Required work:
Word for word, return the lines from the start of the entries below through the line that has "эластомеры обеспечивают отличный уровень".

+===+

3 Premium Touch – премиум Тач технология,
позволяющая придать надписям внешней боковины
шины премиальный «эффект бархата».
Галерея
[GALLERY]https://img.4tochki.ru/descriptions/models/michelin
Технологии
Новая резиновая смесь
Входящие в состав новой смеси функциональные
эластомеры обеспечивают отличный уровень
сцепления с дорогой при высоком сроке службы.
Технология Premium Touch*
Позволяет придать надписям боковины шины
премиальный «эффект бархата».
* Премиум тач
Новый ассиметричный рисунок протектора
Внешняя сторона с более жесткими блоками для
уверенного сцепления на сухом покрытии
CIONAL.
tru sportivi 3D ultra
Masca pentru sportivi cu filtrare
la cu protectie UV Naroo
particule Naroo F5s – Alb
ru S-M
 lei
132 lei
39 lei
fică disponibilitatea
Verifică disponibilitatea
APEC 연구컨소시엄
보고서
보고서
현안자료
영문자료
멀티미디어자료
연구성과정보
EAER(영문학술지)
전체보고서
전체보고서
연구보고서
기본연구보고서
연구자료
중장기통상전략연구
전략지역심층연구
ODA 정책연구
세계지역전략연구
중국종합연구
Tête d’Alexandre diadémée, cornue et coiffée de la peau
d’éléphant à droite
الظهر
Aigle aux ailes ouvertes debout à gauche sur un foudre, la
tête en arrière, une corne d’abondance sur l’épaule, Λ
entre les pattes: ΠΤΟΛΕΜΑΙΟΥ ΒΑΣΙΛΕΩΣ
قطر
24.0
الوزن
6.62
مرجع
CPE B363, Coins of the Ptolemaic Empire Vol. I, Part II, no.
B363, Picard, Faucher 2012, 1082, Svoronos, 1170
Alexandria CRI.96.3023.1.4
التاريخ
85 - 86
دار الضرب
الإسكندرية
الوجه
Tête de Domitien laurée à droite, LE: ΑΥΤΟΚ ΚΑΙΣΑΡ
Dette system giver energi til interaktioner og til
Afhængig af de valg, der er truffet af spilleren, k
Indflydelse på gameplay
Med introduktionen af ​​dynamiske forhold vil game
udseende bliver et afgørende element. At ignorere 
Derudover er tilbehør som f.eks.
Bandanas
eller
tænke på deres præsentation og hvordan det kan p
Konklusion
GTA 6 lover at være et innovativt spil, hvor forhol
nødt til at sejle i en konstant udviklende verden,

+===+

Output for this exercise:
3 Premium Touch – премиум Тач технология,
позволяющая придать надписям внешней боковины
шины премиальный «эффект бархата».
Галерея
[GALLERY]https://img.4tochki.ru/descriptions/models/michelin
Технологии
Новая резиновая смесь
Входящие в состав новой смеси функциональные
эластомеры обеспечивают отличный уровень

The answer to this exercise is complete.